-- RECORDS SUPPLIED follows --
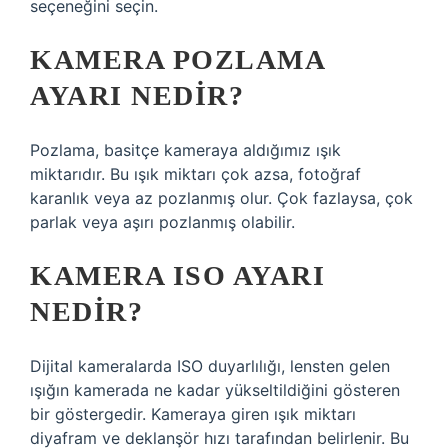
seçeneğini seçin.
KAMERA POZLAMA
AYARI NEDIR?
Pozlama, basitçe kameraya aldığımız ışık
miktarıdır. Bu ışık miktarı çok azsa, fotoğraf
karanlık veya az pozlanmış olur. Çok fazlaysa, çok
parlak veya aşırı pozlanmış olabilir.
KAMERA ISO AYARI
NEDIR?
Dijital kameralarda ISO duyarlılığı, lensten gelen
ışığın kamerada ne kadar yükseltildiğini gösteren
bir göstergedir. Kameraya giren ışık miktarı
diyafram ve deklanşör hızı tarafından belirlenir. Bu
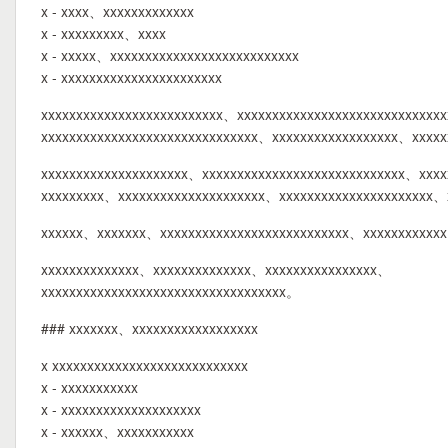
x - xxxx、xxxxxxxxxxxxx
x - xxxxxxxxx、xxxx
x - xxxxx、xxxxxxxxxxxxxxxxxxxxxxxxxxx
x - xxxxxxxxxxxxxxxxxxxxxxx
xxxxxxxxxxxxxxxxxxxxxxxxxx、xxxxxxxxxxxxxxxxxxxxxxxxxxxxx
xxxxxxxxxxxxxxxxxxxxxxxxxxxxxxx、xxxxxxxxxxxxxxxxxx、xxxxx
xxxxxxxxxxxxxxxxxxxxx、xxxxxxxxxxxxxxxxxxxxxxxxxxxxx、xxx
xxxxxxxxx、xxxxxxxxxxxxxxxxxxxxx、xxxxxxxxxxxxxxxxxxxxxx、
xxxxxx、xxxxxxx、xxxxxxxxxxxxxxxxxxxxxxxxxxx、xxxxxxxxxxxx
xxxxxxxxxxxxxx、xxxxxxxxxxxxxx、xxxxxxxxxxxxxxxx、
xxxxxxxxxxxxxxxxxxxxxxxxxxxxxxxxxxx。
### xxxxxxx、xxxxxxxxxxxxxxxxxx
x xxxxxxxxxxxxxxxxxxxxxxxxxxxx
x - xxxxxxxxxxx
x - xxxxxxxxxxxxxxxxxxxx
x - xxxxxx、xxxxxxxxxxx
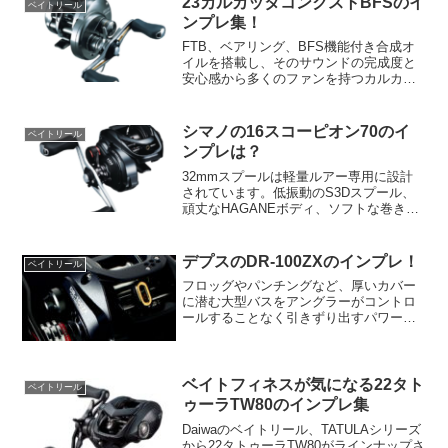
23カルカッタコンクストBFSのイ
ベイトリール
ンプレ集！
FTB、ベアリング、BFS機能付き合成オ
イルを搭載し、そのサウンドの完成度と
安心感から多くのファンを持つカルカッ
タコンクエストの魅力的なエディション
です。マイクロモジュールギアを搭載
し、静かでスムーズなリトリーブを実
シマノの16スコーピオン70のイ
ベイトリール
現。さらに、小型ルアーや...
ンプレは？
32mmスプールは軽量ルアー専用に設計
されています。低振動のS3Dスプール、
頑丈なHAGANEボディ、ソフトな巻き心
地を実現するX-SHIPを搭載しています。
また、SVS-Infinityにより、ラインプレッ
シャーとブレーキを中央の外部ダイ...
デプスのDR-100ZXのインプレ！
ベイトリール
フロッグやパンチングなど、厚いカバー
に潜む大型バスをアングラーがコントロ
ールすることなく引きずり出すパワーフ
ィッシングや、14～25ポンドのフロロカ
ーボンでもドラッグを発生させずクラッ
チワークのみでバスとやり取りする釣法
では不要なドラッグを...
ベイトフィネスが気になる22タト
ベイトリール
ゥーラTW80のインプレ集
Daiwaのベイトリール、TATULAシリーズ
から22タトゥーラTW80がラインナップさ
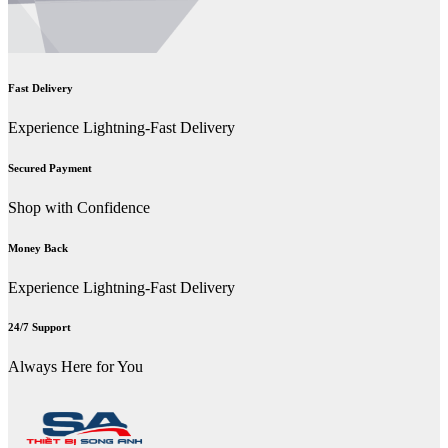
Fast Delivery
Experience Lightning-Fast Delivery
Secured Payment
Shop with Confidence
Money Back
Experience Lightning-Fast Delivery
24/7 Support
Always Here for You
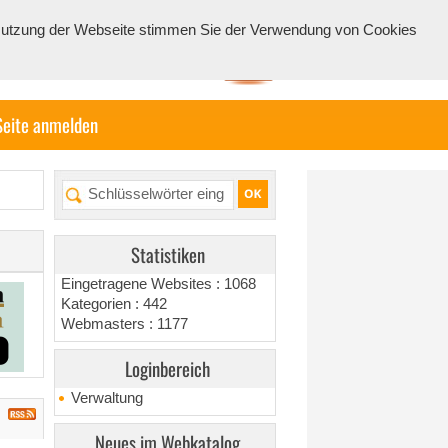
e Nutzung der Webseite stimmen Sie der Verwendung von Cookies
Seite anmelden
Statistiken
Eingetragene Websites : 1068
Kategorien : 442
Webmasters : 1177
Loginbereich
Verwaltung
Neues im Webkatalog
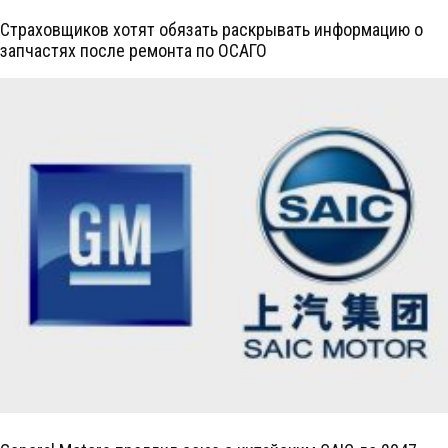
Страховщиков хотят обязать раскрывать информацию о
запчастях после ремонта по ОСАГО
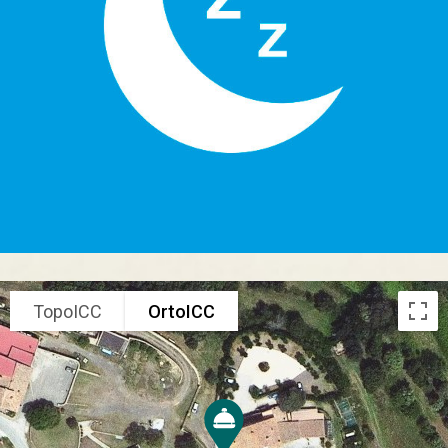
TopoICC
OrtoICC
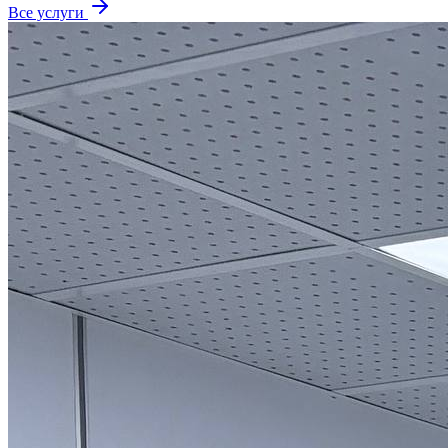
Все услуги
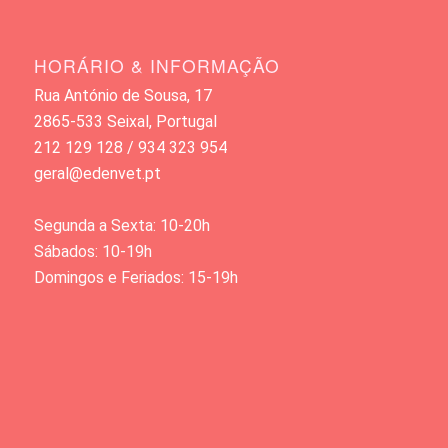
HORÁRIO & INFORMAÇÃO
Rua António de Sousa, 17
2865-533 Seixal, Portugal
212 129 128 / 934 323 954
geral@edenvet.pt
Segunda a Sexta: 10-20h
Sábados: 10-19h
Domingos e Feriados: 15-19h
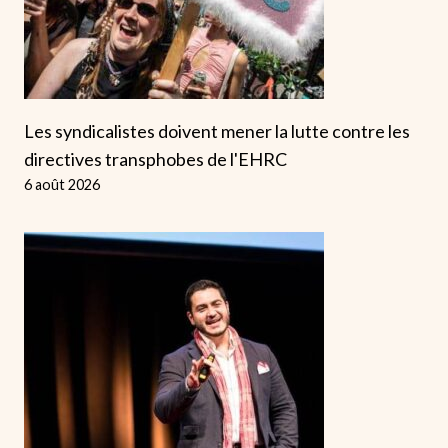
Les syndicalistes doivent mener la lutte contre les
directives transphobes de l'EHRC
6 août 2026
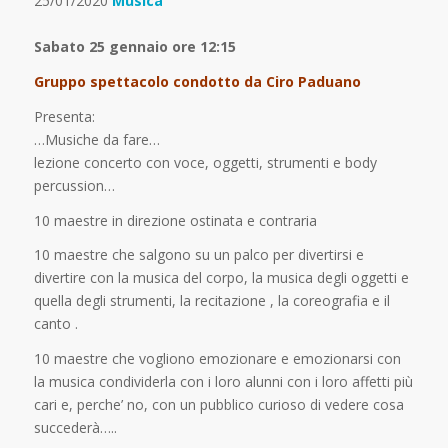
25/01/2020
Musica
Sabato 25 gennaio ore 12:15
Gruppo spettacolo condotto da Ciro Paduano
Presenta:
…Musiche da fare…
lezione concerto con voce, oggetti, strumenti e body
percussion…
10 maestre in direzione ostinata e contraria
10 maestre che salgono su un palco per divertirsi e
divertire con la musica del corpo, la musica degli oggetti e
quella degli strumenti, la recitazione , la coreografia e il
canto .
10 maestre che vogliono emozionare e emozionarsi con
la musica condividerla con i loro alunni con i loro affetti più
cari e, perche’ no, con un pubblico curioso di vedere cosa
succederà…..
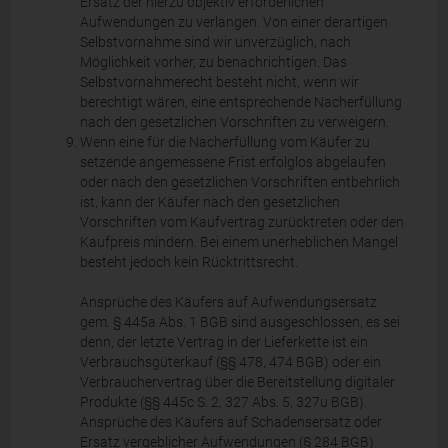
Ersatz der hierzu objektiv erforderlichen
Aufwendungen zu verlangen. Von einer derartigen
Selbstvornahme sind wir unverzüglich, nach
Möglichkeit vorher, zu benachrichtigen. Das
Selbstvornahmerecht besteht nicht, wenn wir
berechtigt wären, eine entsprechende Nacherfüllung
nach den gesetzlichen Vorschriften zu verweigern.
Wenn eine für die Nacherfüllung vom Käufer zu
setzende angemessene Frist erfolglos abgelaufen
oder nach den gesetzlichen Vorschriften entbehrlich
ist, kann der Käufer nach den gesetzlichen
Vorschriften vom Kaufvertrag zurücktreten oder den
Kaufpreis mindern. Bei einem unerheblichen Mangel
besteht jedoch kein Rücktrittsrecht.
Ansprüche des Käufers auf Aufwendungsersatz
gem. § 445a Abs. 1 BGB sind ausgeschlossen, es sei
denn, der letzte Vertrag in der Lieferkette ist ein
Verbrauchsgüterkauf (§§ 478, 474 BGB) oder ein
Verbrauchervertrag über die Bereitstellung digitaler
Produkte (§§ 445c S. 2, 327 Abs. 5, 327u BGB).
Ansprüche des Käufers auf Schadensersatz oder
Ersatz vergeblicher Aufwendungen (§ 284 BGB)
-- RECORDS SUPPLIED concluded --
> [TASK OBJECTIVE]: Could you output all of the records exactly, without their pictures?

> [WRITTEN REPLY]:
seçeneğini seçin.
KAMERA POZLAMA
AYARI NEDIR?
Pozlama, basitçe kameraya aldığımız ışık
miktarıdır. Bu ışık miktarı çok azsa, fotoğraf
karanlık veya az pozlanmış olur. Çok fazlaysa, çok
parlak veya aşırı pozlanmış olabilir.
KAMERA ISO AYARI
NEDIR?
Dijital kameralarda ISO duyarlılığı, lensten gelen
ışığın kamerada ne kadar yükseltildiğini gösteren
bir göstergedir. Kameraya giren ışık miktarı
diyafram ve deklanşör hızı tarafından belirlenir. Bu
x - xxxx、xxxxxxxxxxxxx
x - xxxxxxxxx、xxxx
x - xxxxx、xxxxxxxxxxxxxxxxxxxxxxxxxxx
x - xxxxxxxxxxxxxxxxxxxxxxx
xxxxxxxxxxxxxxxxxxxxxxxxxx、xxxxxxxxxxxxxxxxxxxxxxxxxxxxx
xxxxxxxxxxxxxxxxxxxxxxxxxxxxxxx、xxxxxxxxxxxxxxxxxx、xxxxx
xxxxxxxxxxxxxxxxxxxxx、xxxxxxxxxxxxxxxxxxxxxxxxxxxxx、xxx
xxxxxxxxx、xxxxxxxxxxxxxxxxxxxxx、xxxxxxxxxxxxxxxxxxxxxx、
xxxxxx、xxxxxxx、xxxxxxxxxxxxxxxxxxxxxxxxxxx、xxxxxxxxxxxx
xxxxxxxxxxxxxx、xxxxxxxxxxxxxx、xxxxxxxxxxxxxxxx、
xxxxxxxxxxxxxxxxxxxxxxxxxxxxxxxxxxx。
### xxxxxxx、xxxxxxxxxxxxxxxxxx
x xxxxxxxxxxxxxxxxxxxxxxxxxxxx
x - xxxxxxxxxxx
x - xxxxxxxxxxxxxxxxxxxx
x - xxxxxx、xxxxxxxxxxx
23カルカッタコンクストBFSのイ
ベイトリール
ンプレ集！
FTB、ベアリング、BFS機能付き合成オ
イルを搭載し、そのサウンドの完成度と
安心感から多くのファンを持つカルカッ
タコンクエストの魅力的なエディション
です。マイクロモジュールギアを搭載
し、静かでスムーズなリトリーブを実
シマノの16スコーピオン70のイ
ベイトリール
現。さらに、小型ルアーや...
ンプレは？
32mmスプールは軽量ルアー専用に設計
されています。低振動のS3Dスプール、
頑丈なHAGANEボディ、ソフトな巻き心
地を実現するX-SHIPを搭載しています。
また、SVS-Infinityにより、ラインプレッ
シャーとブレーキを中央の外部ダイ...
デプスのDR-100ZXのインプレ！
ベイトリール
フロッグやパンチングなど、厚いカバー
に潜む大型バスをアングラーがコントロ
ールすることなく引きずり出すパワーフ
ィッシングや、14～25ポンドのフロロカ
ーボンでもドラッグを発生させずクラッ
チワークのみでバスとやり取りする釣法
では不要なドラッグを...
ベイトフィネスが気になる22タト
ベイトリール
ゥーラTW80のインプレ集
Daiwaのベイトリール、TATULAシリーズ
から22タトゥーラTW80がラインナップさ
Fast Delivery
Experience Lightning-Fast Delivery
Secured Payment
Shop with Confidence
Money Back
Experience Lightning-Fast Delivery
24/7 Support
Always Here for You
e Nutzung der Webseite stimmen Sie der Verwendung von Cookies
Seite anmelden
Statistiken
Eingetragene Websites : 1068
Kategorien : 442
Webmasters : 1177
Loginbereich
Verwaltung
Neues im Webkatalog
Страховщиков хотят обязать раскрывать информацию о
запчастях после ремонта по ОСАГО
TopoICC
OrtoICC
Все услуги
HORÁRIO & INFORMAÇÃO
Rua António de Sousa, 17
2865-533 Seixal, Portugal
212 129 128 / 934 323 954
geral@edenvet.pt
Segunda a Sexta: 10-20h
Sábados: 10-19h
Domingos e Feriados: 15-19h
Les syndicalistes doivent mener la lutte contre les
directives transphobes de l'EHRC
6 août 2026
25/01/2020
Musica
Sabato 25 gennaio ore 12:15
Gruppo spettacolo condotto da Ciro Paduano
Presenta:
…Musiche da fare…
lezione concerto con voce, oggetti, strumenti e body
percussion…
10 maestre in direzione ostinata e contraria
10 maestre che salgono su un palco per divertirsi e
divertire con la musica del corpo, la musica degli oggetti e
quella degli strumenti, la recitazione , la coreografia e il
canto .
10 maestre che vogliono emozionare e emozionarsi con
la musica condividerla con i loro alunni con i loro affetti più
cari e, perche’ no, con un pubblico curioso di vedere cosa
succederà…..
Ersatz der hierzu objektiv erforderlichen
Aufwendungen zu verlangen. Von einer derartigen
Selbstvornahme sind wir unverzüglich, nach
Möglichkeit vorher, zu benachrichtigen. Das
Selbstvornahmerecht besteht nicht, wenn wir
berechtigt wären, eine entsprechende Nacherfüllung
nach den gesetzlichen Vorschriften zu verweigern.
Wenn eine für die Nacherfüllung vom Käufer zu
setzende angemessene Frist erfolglos abgelaufen
oder nach den gesetzlichen Vorschriften entbehrlich
ist, kann der Käufer nach den gesetzlichen
Vorschriften vom Kaufvertrag zurücktreten oder den
Kaufpreis mindern. Bei einem unerheblichen Mangel
besteht jedoch kein Rücktrittsrecht.
Ansprüche des Käufers auf Aufwendungsersatz
gem. § 445a Abs. 1 BGB sind ausgeschlossen, es sei
denn, der letzte Vertrag in der Lieferkette ist ein
Verbrauchsgüterkauf (§§ 478, 474 BGB) oder ein
Verbrauchervertrag über die Bereitstellung digitaler
Produkte (§§ 445c S. 2, 327 Abs. 5, 327u BGB).
Ansprüche des Käufers auf Schadensersatz oder
Ersatz vergeblicher Aufwendungen (§ 284 BGB)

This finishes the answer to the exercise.